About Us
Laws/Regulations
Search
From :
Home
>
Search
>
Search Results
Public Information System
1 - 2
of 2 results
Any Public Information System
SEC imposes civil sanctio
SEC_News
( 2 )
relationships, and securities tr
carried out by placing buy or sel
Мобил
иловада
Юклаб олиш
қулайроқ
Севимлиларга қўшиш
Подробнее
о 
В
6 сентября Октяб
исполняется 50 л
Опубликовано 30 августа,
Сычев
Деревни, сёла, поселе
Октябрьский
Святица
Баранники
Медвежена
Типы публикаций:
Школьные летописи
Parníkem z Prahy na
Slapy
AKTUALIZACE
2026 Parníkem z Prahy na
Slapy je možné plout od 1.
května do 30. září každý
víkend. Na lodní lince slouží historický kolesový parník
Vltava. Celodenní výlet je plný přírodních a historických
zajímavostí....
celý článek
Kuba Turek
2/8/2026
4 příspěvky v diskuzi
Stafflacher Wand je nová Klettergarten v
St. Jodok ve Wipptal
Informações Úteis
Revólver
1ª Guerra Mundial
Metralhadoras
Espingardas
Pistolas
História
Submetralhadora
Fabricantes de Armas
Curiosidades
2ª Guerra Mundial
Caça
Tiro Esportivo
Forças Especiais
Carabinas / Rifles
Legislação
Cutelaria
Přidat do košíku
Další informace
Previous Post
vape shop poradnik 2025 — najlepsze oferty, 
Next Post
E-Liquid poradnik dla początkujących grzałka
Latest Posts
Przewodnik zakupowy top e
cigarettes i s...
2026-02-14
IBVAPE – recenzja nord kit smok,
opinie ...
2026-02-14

========

= Exercise prompt =
Each line from the one containing "vape shop poradnik" through the end of the material should be restated word for word; leave out every line before it.

= Answer to this problem =
vape shop poradnik 2025 — najlepsze oferty, 
Next Post
E-Liquid poradnik dla początkujących grzałka
Latest Posts
Przewodnik zakupowy top e
cigarettes i s...
2026-02-14
IBVAPE – recenzja nord kit smok,
opinie ...
2026-02-14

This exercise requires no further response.